Evidentemente, a coisa começou a ficar feia e a ansiedade (mais do que nervosismo, menos do que pânico) começou a se instalar no mercado financeiro norte-americano. Foi aí que Biden entrou em cena e declarou que nada ameaça o sistema bancário norte-americano, cuja liquidez está totalemente garantida por um forte sistema regulatório. Biden garantiu ainda que nenhum cliente de nenhum banco será prejudicado e que todos poderão ter acesso ao seu dinheiro quando quiserem. Prometeu também uma regulação ainda mais rígida e, referindo-se aos investidores, disse que estes sim perderão dinheiro porque fizeram escolhas erradas e que é assim que o capitalismo funciona. Veremos…
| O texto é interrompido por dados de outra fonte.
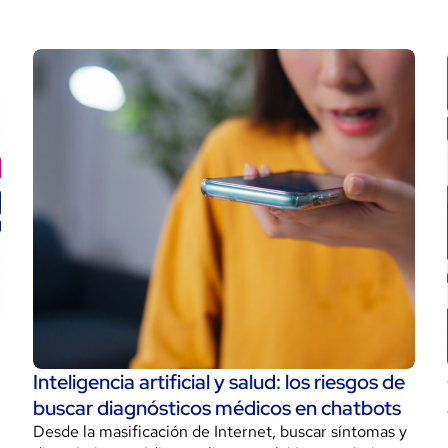
Inteligencia artificial y salud: los riesgos de
buscar diagnósticos médicos en chatbots
Desde la masificación de Internet, buscar síntomas y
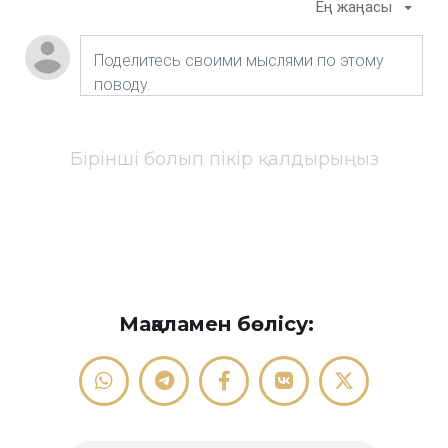
Ең жаңасы
Бірінші болып пікір қалдырыңыз
Мақаламен бөлісу:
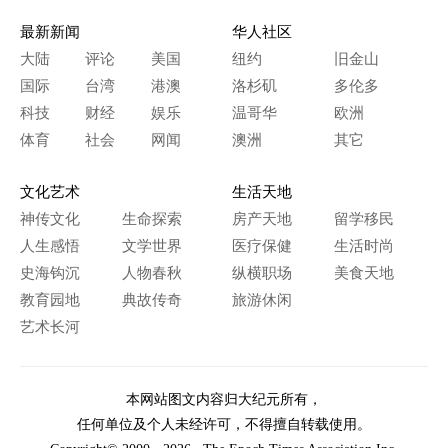
最新新闻
华人社区
大陆
评论
美国
纽约
旧金山
国际
台湾
港澳
洛杉矶
多伦多
科技
财经
娱乐
温哥华
欧洲
体育
社会
网闻
澳洲
其它
文化艺术
生活天地
神传文化
生命探索
房产天地
留学移民
人生感悟
文学世界
医疗保健
生活时尚
史海钩沉
人物春秋
纵横职场
美食天地
教育园地
典故传奇
旅游休闲
艺术长河
本网站图文内容归大纪元所有，
任何单位及个人未经许可，不得擅自转载使用。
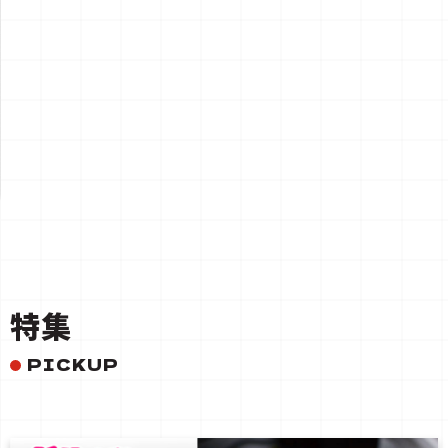
一覧を見る
特集
PICKUP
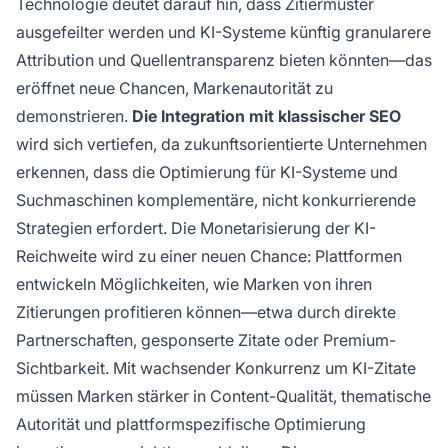
Technologie deutet darauf hin, dass Zitiermuster
ausgefeilter werden und KI-Systeme künftig granularere
Attribution und Quellentransparenz bieten könnten—das
eröffnet neue Chancen, Markenautorität zu
demonstrieren.
Die Integration mit klassischer SEO
wird sich vertiefen, da zukunftsorientierte Unternehmen
erkennen, dass die Optimierung für KI-Systeme und
Suchmaschinen komplementäre, nicht konkurrierende
Strategien erfordert. Die Monetarisierung der KI-
Reichweite wird zu einer neuen Chance: Plattformen
entwickeln Möglichkeiten, wie Marken von ihren
Zitierungen profitieren können—etwa durch direkte
Partnerschaften, gesponserte Zitate oder Premium-
Sichtbarkeit. Mit wachsender Konkurrenz um KI-Zitate
müssen Marken stärker in Content-Qualität, thematische
Autorität und plattformspezifische Optimierung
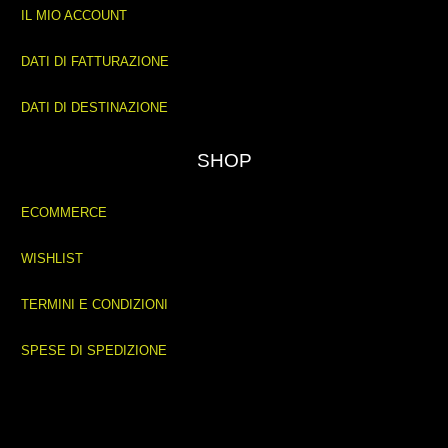
IL MIO ACCOUNT
DATI DI FATTURAZIONE
DATI DI DESTINAZIONE
SHOP
ECOMMERCE
WISHLIST
TERMINI E CONDIZIONI
SPESE DI SPEDIZIONE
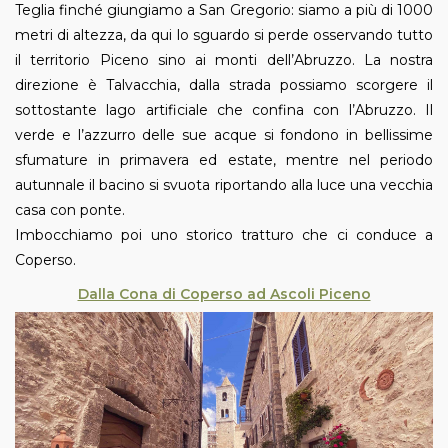
Teglia finché giungiamo a San Gregorio: siamo a più di 1000
metri di altezza, da qui lo sguardo si perde osservando tutto
il territorio Piceno sino ai monti dell’Abruzzo. La nostra
direzione è Talvacchia, dalla strada possiamo scorgere il
sottostante lago artificiale che confina con l’Abruzzo. Il
verde e l’azzurro delle sue acque si fondono in bellissime
sfumature in primavera ed estate, mentre nel periodo
autunnale il bacino si svuota riportando alla luce una vecchia
casa con ponte.
Imbocchiamo poi uno storico tratturo che ci conduce a
Coperso.
Dalla Cona di Coperso ad Ascoli Piceno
Na quarta-feira foi a vez do Credit Suisse, uma instituição considerada das mais sólidas do mundo, fundada nada menos do que em 1856 e com uma larga história no capitalismo mundial.
O caso todo aconteceu porque o Credit Suisse tornou pública a informação de que um de seus principais acionistas, o Saudi National Bank (sim, devemos lembrar que sob o capitalismo sociedades por ações são acionistas de sociedades por ações, que por sua vez podem ser acionistas de outras sociedades por ações e assim sucessivamente, gerando o oligopólio, que é carinhosamente chamado de “livre mercado”), pois bem, que o Saudi National Bank não poderia aumentar a sua participação acionária (investir dinheiro) no Credit Suisse por questões regulatórias. O tema é importante porque o SNB havia se comprometido a investir 1,5 bilhão de francos suíços (US$ 1,5 bilhão) no Credit Suisse após ter adquirido 10% de participação na instituição no ano passado por meio de um aumento de capital. Esse tão sonhado investimento do SNB aumentaria em muito a liquidez do Credit Suisse e daria um novo fôlego ao banco. A notícia caiu mal no mercado e surgiram rumores de que o Credit Suisse não conseguiria honrar parte de seus compromissos.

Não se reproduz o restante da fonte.